[Stored items]
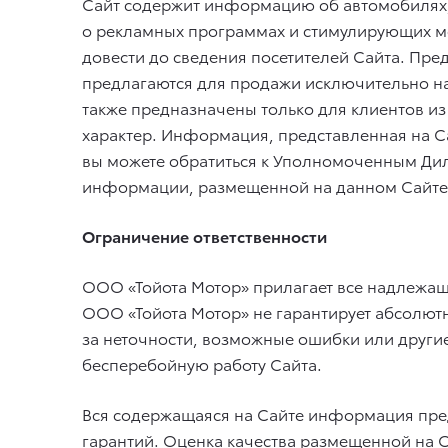
Сайт содержит информацию об автомобилях, з
о рекламных программах и стимулирующих ме
довести до сведения посетителей Сайта. Пре
предлагаются для продажи исключительно н
также предназначены только для клиентов и
характер. Информация, представленная на 
вы можете обратиться к Уполномоченным Дил
информации, размещенной на данном Сайте
Ограничение ответственности
ООО «Тойота Мотор» прилагает все надлежащ
ООО «Тойота Мотор» не гарантирует абсолютн
за неточности, возможные ошибки или другие
бесперебойную работу Сайта.
Вся содержащаяся на Сайте информация предст
гарантий. Оценка качества размещенной на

(Task item) Output every entry above exactly as written, but omit the pictures.

(Answer for the task)
Сайт содержит информацию об автомобилях, з
о рекламных программах и стимулирующих ме
довести до сведения посетителей Сайта. Пре
предлагаются для продажи исключительно н
также предназначены только для клиентов и
характер. Информация, представленная на 
вы можете обратиться к Уполномоченным Дил
информации, размещенной на данном Сайте
Ограничение ответственности
ООО «Тойота Мотор» прилагает все надлежащ
ООО «Тойота Мотор» не гарантирует абсолютн
за неточности, возможные ошибки или другие
бесперебойную работу Сайта.
Вся содержащаяся на Сайте информация предст
гарантий. Оценка качества размещенной на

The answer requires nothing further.